Exercise >>
Using the data below, copy out all lines with the word "влади".

Collected data:
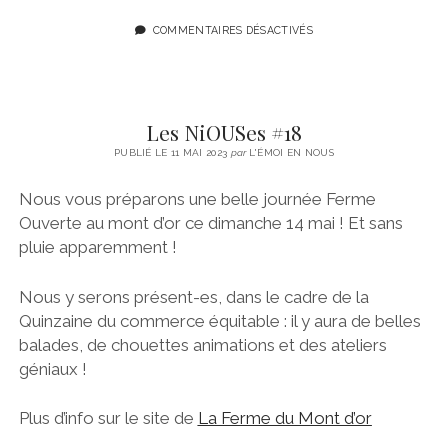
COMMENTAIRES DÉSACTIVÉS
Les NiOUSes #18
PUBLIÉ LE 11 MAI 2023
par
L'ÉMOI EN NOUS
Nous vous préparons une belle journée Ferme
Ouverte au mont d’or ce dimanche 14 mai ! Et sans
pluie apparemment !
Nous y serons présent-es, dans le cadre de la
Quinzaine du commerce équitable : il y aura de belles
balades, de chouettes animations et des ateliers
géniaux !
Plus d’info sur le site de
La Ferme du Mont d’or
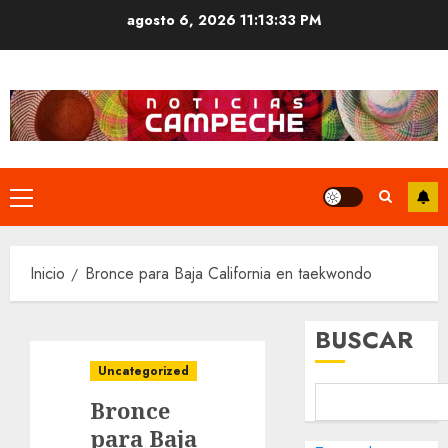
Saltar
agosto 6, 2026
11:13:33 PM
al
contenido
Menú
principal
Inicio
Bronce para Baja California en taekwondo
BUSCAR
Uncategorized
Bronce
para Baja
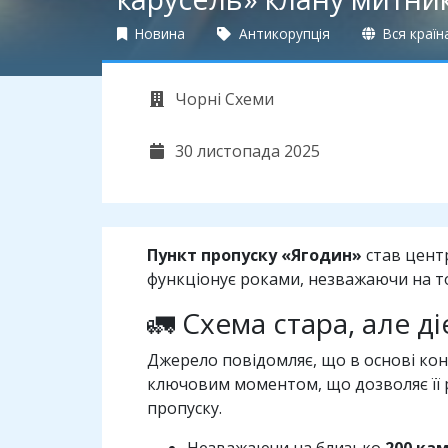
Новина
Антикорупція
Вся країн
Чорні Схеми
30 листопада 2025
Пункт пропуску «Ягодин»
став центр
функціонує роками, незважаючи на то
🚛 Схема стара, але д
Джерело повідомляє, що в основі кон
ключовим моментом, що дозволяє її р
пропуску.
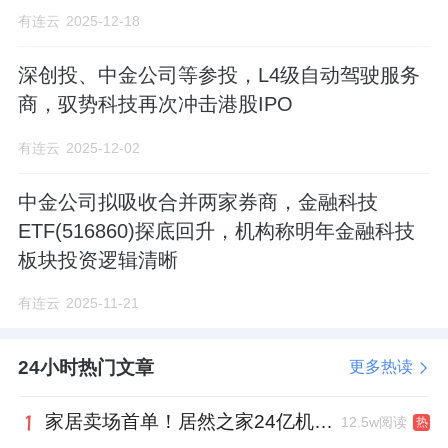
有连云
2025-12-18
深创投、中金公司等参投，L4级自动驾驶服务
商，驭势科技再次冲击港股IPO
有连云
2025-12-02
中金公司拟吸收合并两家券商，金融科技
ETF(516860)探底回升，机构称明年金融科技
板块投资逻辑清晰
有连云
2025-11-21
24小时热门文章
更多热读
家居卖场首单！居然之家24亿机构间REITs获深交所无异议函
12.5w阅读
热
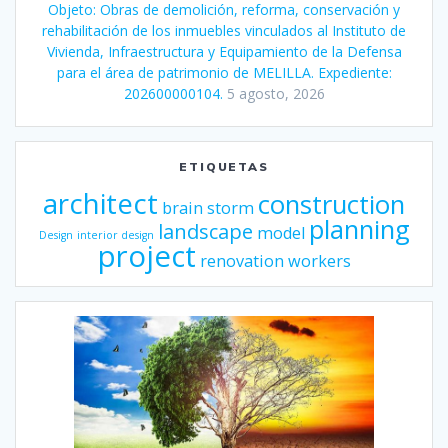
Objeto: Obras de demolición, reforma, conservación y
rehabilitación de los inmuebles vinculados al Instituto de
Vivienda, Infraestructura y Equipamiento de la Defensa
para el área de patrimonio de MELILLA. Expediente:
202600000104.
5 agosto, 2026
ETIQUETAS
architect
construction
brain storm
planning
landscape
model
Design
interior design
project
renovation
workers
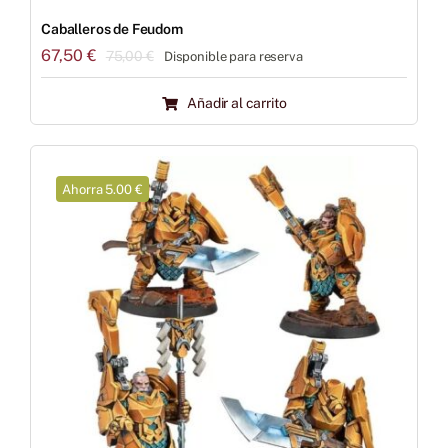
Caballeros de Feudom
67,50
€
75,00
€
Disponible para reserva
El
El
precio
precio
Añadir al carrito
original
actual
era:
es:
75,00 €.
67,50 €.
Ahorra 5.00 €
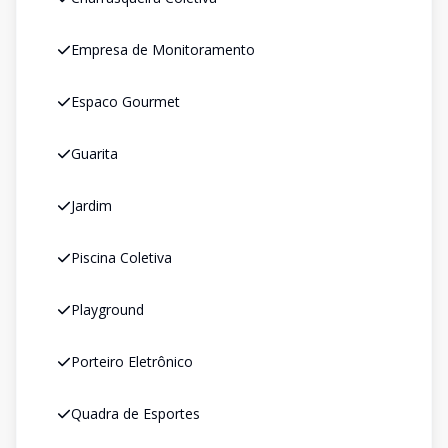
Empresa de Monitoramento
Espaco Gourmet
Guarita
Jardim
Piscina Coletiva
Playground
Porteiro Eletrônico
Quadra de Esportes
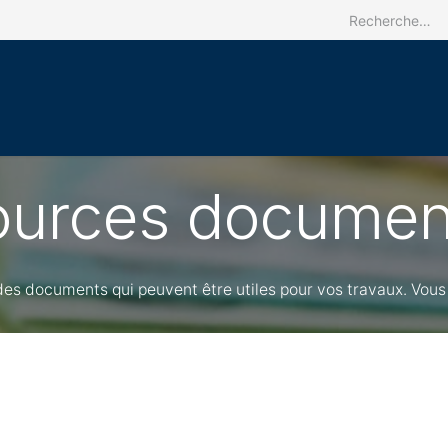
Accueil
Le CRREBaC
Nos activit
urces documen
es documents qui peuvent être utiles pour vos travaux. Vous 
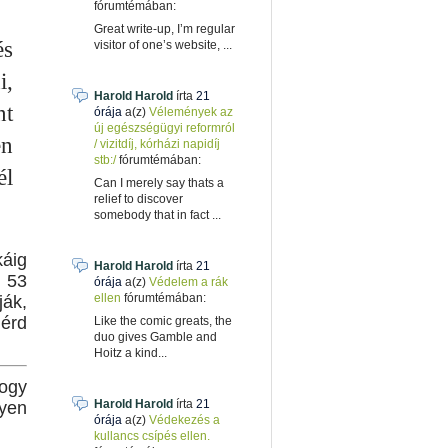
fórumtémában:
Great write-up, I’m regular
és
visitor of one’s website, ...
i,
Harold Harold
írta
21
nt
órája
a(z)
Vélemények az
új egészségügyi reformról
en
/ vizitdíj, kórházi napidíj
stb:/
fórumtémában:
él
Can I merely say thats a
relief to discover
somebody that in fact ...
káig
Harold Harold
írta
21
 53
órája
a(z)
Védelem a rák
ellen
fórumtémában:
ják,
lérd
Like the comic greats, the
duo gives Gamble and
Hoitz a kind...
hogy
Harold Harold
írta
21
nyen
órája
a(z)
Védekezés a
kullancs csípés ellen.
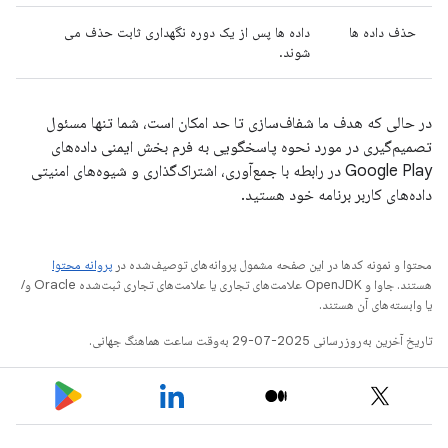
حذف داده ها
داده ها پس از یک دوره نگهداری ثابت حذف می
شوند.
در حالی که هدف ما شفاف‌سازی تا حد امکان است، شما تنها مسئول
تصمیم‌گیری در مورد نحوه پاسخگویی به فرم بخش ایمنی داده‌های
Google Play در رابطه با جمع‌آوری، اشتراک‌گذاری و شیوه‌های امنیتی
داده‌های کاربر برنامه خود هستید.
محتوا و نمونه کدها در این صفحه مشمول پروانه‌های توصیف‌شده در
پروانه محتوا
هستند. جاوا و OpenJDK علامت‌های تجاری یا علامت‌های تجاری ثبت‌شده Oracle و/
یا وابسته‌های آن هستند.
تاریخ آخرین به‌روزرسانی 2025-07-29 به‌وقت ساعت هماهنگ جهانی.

* * *

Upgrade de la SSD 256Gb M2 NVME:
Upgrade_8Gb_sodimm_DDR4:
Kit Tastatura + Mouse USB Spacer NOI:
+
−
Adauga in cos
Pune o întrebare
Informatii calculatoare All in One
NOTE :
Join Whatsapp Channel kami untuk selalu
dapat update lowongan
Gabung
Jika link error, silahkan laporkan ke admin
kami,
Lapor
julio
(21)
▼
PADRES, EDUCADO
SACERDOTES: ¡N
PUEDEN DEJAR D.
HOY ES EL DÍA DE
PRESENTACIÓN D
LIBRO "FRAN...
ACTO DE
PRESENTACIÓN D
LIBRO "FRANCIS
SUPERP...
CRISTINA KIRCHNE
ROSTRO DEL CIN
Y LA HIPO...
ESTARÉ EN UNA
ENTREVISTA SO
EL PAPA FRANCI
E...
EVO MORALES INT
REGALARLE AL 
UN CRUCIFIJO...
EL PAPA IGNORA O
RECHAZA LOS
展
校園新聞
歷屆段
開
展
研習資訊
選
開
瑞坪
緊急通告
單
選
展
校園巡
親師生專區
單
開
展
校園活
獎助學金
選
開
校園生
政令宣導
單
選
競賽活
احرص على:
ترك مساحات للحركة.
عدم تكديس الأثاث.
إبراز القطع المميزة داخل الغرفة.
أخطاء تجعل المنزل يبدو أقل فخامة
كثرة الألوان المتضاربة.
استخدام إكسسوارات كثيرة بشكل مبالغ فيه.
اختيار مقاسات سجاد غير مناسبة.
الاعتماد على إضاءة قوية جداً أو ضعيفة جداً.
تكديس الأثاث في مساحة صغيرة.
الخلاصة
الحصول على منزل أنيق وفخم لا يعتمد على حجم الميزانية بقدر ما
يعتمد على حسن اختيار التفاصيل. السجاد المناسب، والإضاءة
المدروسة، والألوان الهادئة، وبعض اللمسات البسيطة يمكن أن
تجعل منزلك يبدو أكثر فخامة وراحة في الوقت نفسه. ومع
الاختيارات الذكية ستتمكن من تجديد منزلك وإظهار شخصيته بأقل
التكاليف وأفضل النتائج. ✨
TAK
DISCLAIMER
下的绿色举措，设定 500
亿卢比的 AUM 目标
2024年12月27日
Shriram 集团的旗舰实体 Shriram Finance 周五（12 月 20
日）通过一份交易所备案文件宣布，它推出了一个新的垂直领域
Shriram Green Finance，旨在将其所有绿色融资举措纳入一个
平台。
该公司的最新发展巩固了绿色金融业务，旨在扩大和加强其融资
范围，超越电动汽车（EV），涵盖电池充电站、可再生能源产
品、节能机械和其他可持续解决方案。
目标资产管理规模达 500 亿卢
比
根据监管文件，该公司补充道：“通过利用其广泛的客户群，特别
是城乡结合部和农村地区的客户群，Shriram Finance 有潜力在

==

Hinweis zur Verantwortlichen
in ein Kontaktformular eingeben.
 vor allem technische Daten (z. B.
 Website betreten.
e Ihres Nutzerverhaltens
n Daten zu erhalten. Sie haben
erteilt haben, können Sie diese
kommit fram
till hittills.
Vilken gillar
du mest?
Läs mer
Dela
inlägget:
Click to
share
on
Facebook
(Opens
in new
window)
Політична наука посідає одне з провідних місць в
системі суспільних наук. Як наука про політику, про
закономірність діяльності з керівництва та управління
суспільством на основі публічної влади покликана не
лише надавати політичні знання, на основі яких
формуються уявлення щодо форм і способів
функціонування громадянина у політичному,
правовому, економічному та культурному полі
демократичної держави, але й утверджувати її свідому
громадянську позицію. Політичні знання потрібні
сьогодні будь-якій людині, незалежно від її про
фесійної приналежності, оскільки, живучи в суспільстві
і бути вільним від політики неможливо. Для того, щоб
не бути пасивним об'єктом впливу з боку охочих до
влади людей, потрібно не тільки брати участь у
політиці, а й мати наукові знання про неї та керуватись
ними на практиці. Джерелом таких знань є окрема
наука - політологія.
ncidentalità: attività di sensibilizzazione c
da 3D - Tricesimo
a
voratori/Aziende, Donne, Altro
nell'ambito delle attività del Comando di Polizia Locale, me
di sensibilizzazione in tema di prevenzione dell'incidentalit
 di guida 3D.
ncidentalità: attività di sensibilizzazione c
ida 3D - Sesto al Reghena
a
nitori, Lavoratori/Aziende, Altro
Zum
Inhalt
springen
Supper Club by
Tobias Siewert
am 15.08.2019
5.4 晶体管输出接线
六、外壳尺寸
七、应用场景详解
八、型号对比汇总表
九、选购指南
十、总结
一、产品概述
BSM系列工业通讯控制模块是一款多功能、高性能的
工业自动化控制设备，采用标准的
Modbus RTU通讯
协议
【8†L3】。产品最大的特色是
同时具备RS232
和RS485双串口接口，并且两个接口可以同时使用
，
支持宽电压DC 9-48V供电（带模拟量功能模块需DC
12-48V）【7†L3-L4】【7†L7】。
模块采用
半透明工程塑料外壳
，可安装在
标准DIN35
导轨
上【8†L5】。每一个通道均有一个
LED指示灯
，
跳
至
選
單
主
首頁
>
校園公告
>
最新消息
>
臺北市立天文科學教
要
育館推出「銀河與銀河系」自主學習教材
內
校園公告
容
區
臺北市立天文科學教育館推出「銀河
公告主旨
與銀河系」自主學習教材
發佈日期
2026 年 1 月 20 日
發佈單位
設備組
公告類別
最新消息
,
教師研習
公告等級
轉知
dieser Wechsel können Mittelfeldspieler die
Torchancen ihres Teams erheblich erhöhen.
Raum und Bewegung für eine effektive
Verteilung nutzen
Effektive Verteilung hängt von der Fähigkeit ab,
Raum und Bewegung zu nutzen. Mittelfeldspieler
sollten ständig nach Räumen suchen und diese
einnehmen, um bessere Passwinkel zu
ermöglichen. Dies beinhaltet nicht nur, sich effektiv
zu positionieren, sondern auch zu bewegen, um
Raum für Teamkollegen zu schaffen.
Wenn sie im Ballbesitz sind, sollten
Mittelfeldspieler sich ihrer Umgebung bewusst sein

Task answer >>
суспільством на основі публічної влади покликана не
влади людей, потрібно не тільки брати участь у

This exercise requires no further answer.